◆ Task objective ◆
Could you filter the records below and return each line that holds "input"?
*** Opening Records for this task ***
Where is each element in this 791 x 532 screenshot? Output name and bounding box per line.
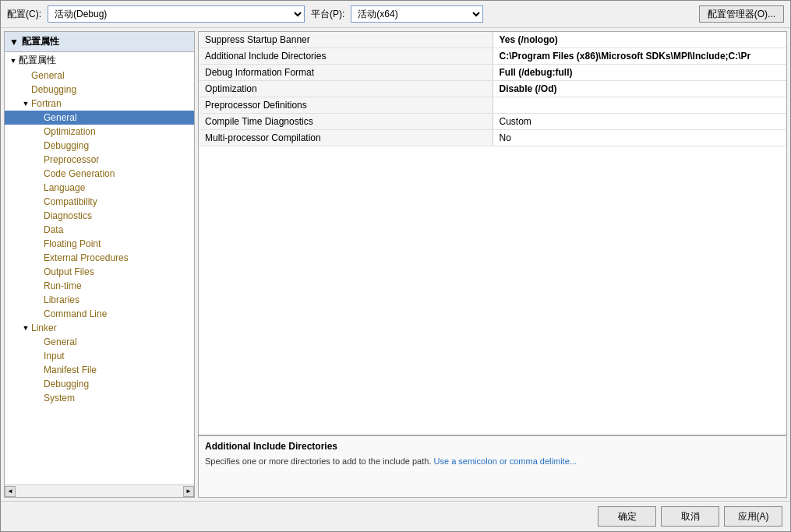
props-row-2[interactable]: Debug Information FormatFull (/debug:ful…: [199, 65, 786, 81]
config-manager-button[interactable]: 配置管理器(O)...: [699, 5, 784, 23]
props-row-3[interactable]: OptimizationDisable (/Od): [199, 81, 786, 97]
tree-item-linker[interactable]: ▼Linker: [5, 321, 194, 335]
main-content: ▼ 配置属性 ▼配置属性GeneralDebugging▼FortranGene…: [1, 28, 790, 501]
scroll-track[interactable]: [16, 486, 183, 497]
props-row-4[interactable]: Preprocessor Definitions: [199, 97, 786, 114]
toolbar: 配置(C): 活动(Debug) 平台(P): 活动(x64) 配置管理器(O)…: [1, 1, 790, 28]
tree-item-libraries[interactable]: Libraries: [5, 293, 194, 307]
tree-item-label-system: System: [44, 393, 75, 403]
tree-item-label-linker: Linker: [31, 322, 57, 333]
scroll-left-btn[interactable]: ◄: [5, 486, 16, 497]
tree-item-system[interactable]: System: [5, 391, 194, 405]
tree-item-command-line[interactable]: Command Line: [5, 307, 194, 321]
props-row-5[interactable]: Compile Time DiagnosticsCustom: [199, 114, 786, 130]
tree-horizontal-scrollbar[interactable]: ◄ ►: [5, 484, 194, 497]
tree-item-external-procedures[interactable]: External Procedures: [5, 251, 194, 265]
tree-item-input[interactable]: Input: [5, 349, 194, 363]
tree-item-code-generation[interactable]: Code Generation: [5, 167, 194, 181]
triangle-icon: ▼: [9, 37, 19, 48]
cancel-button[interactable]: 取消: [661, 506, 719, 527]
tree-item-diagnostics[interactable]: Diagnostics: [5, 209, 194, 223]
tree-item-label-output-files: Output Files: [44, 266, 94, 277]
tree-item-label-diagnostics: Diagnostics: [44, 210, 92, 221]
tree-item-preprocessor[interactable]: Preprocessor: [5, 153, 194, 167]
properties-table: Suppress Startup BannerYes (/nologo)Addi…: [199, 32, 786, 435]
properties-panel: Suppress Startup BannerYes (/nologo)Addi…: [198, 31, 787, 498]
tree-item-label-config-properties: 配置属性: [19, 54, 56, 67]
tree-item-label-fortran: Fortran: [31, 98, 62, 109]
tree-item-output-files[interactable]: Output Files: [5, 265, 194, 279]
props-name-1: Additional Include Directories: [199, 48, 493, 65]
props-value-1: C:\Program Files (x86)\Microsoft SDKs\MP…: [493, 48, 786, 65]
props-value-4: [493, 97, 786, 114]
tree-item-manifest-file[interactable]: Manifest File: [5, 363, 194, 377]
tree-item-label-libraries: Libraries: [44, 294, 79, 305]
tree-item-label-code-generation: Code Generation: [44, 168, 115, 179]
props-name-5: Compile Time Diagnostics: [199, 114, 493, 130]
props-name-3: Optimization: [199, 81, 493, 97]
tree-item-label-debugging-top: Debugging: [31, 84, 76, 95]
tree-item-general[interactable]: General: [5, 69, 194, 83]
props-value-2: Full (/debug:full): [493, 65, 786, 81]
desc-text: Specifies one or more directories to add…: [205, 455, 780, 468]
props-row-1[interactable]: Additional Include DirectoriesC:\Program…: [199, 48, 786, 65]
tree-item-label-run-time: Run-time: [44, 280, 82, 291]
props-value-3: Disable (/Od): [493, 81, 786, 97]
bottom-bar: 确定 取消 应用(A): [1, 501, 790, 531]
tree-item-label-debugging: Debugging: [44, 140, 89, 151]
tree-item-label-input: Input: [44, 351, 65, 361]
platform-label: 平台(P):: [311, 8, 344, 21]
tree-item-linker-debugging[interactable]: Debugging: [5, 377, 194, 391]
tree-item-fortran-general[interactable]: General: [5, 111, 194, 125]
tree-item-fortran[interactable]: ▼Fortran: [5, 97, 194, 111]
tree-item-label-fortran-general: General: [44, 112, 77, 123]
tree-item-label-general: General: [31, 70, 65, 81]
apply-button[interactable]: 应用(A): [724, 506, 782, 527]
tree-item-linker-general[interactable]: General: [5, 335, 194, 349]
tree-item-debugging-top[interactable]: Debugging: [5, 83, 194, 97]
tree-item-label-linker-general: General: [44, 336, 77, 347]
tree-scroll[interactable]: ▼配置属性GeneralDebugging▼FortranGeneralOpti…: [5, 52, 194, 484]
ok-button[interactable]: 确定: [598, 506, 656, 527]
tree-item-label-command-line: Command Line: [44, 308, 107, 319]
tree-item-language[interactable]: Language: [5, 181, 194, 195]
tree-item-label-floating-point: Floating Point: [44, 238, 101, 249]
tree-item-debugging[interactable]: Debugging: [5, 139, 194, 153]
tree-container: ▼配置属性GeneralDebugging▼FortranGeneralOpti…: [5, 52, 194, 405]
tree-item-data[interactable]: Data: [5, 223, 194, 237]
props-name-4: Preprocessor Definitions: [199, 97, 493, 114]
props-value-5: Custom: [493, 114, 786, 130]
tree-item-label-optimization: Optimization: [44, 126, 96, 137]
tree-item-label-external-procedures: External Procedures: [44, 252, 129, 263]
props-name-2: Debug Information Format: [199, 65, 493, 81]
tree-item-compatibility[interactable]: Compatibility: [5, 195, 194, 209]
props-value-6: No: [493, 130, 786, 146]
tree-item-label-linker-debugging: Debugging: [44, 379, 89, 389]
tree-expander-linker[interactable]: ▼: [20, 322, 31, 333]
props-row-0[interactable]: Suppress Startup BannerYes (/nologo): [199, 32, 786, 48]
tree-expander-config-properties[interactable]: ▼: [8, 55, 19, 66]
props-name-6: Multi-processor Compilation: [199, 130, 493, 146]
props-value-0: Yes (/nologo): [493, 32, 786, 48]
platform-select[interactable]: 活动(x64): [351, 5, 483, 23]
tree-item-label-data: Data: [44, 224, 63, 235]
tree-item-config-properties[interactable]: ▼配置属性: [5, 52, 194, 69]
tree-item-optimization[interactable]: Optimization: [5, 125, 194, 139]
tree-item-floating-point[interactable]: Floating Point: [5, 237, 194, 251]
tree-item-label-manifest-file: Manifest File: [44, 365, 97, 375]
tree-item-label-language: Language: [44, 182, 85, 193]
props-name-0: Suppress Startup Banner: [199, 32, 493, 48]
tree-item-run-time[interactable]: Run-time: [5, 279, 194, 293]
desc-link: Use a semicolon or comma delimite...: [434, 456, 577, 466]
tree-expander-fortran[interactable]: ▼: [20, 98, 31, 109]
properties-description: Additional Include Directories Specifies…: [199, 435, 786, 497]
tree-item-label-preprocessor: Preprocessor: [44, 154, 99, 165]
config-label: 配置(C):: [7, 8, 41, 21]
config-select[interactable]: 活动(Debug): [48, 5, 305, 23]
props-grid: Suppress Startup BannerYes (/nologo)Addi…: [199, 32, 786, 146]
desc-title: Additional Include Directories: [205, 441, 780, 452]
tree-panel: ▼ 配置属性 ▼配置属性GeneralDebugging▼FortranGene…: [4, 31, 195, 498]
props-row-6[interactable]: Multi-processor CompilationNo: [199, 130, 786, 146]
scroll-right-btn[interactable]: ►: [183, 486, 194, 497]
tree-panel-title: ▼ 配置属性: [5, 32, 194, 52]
*** Closing Records for this task ***
*** Opening Records for this task ***
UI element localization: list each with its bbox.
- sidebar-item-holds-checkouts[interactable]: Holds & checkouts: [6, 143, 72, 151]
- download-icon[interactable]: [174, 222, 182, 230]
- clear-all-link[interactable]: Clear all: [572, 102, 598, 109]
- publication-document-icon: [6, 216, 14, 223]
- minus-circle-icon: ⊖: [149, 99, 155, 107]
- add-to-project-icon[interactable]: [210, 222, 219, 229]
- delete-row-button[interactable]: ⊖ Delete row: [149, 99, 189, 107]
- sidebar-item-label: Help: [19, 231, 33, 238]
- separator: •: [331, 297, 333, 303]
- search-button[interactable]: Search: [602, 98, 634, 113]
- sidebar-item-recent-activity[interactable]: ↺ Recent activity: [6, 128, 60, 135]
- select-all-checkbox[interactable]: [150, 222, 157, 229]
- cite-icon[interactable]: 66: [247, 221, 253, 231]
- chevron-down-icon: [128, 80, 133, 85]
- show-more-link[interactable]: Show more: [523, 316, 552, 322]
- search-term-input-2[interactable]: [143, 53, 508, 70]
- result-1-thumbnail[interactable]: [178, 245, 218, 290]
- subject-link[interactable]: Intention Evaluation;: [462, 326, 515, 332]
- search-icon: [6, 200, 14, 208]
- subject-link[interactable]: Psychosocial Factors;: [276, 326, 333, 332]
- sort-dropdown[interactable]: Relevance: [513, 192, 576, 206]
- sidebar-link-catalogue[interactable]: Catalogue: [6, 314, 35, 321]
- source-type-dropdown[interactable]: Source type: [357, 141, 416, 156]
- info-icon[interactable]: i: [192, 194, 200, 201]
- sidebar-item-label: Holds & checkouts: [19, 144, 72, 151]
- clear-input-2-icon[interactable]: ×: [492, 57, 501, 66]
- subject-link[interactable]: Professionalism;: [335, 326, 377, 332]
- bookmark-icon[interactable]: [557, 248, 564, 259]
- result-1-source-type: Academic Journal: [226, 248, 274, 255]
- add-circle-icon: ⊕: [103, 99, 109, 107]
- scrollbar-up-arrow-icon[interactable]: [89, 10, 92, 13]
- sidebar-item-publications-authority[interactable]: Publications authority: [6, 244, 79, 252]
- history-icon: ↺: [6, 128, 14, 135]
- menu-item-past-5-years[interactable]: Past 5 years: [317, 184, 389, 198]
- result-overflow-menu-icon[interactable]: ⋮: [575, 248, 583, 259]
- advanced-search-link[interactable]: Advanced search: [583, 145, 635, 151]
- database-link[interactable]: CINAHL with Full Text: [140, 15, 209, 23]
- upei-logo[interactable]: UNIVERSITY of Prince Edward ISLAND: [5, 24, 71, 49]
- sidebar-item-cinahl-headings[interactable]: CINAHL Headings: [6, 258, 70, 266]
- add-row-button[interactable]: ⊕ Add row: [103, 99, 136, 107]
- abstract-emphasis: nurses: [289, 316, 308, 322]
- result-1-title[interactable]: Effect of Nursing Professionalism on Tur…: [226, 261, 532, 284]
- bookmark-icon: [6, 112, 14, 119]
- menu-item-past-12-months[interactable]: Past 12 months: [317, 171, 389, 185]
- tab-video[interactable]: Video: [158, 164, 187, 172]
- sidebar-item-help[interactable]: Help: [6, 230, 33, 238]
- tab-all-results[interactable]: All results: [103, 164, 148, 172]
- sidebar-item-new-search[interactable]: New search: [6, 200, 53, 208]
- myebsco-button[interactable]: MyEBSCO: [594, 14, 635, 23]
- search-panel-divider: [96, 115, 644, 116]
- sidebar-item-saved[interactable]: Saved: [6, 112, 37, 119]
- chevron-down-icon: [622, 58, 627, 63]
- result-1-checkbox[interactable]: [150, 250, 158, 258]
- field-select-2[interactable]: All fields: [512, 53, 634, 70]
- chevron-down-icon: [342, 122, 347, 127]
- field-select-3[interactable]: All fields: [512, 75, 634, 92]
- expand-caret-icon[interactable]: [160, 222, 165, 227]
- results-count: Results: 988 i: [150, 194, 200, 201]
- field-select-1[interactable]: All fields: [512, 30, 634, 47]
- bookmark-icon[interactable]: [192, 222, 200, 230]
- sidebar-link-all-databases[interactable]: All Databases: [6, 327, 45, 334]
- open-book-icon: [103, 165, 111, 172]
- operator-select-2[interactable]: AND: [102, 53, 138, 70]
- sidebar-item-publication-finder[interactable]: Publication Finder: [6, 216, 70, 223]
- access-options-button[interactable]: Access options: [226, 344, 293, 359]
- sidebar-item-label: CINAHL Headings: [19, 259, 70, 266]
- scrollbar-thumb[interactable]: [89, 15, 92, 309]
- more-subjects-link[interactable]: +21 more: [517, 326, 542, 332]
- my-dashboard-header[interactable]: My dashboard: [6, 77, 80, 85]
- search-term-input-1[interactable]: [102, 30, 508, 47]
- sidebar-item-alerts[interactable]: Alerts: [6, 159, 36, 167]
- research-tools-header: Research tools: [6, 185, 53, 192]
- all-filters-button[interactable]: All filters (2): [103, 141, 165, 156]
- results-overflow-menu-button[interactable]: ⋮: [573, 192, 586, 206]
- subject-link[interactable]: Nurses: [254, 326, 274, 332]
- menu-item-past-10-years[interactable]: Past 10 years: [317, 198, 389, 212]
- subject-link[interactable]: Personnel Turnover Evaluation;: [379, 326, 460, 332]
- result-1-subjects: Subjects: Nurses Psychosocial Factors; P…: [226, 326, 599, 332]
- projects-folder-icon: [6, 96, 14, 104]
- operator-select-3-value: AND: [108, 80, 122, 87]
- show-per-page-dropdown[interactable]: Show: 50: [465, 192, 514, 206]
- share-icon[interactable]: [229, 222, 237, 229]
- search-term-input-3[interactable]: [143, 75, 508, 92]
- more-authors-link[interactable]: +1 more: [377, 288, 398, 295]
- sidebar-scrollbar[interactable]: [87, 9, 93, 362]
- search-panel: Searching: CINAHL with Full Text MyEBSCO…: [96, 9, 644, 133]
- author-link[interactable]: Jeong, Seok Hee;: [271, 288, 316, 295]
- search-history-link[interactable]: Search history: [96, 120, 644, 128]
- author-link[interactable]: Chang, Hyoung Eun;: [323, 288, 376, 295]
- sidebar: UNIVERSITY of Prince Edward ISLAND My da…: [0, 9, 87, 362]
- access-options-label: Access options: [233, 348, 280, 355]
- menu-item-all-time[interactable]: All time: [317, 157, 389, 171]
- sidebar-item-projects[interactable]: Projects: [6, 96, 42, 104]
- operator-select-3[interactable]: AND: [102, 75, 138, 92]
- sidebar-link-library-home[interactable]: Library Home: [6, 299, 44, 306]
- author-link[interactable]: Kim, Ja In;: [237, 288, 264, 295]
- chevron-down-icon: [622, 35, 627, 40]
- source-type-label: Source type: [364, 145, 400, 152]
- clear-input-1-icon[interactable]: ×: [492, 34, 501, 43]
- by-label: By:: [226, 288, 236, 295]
*** Closing Records for this task ***
◆ Expected output ◆
tree-item-input[interactable]: Input: [5, 349, 194, 363]
tree-item-label-input: Input: [44, 351, 65, 361]
- search-term-input-2[interactable]: [143, 53, 508, 70]
- clear-input-2-icon[interactable]: ×: [492, 57, 501, 66]
- search-term-input-1[interactable]: [102, 30, 508, 47]
- search-term-input-3[interactable]: [143, 75, 508, 92]
- clear-input-1-icon[interactable]: ×: [492, 34, 501, 43]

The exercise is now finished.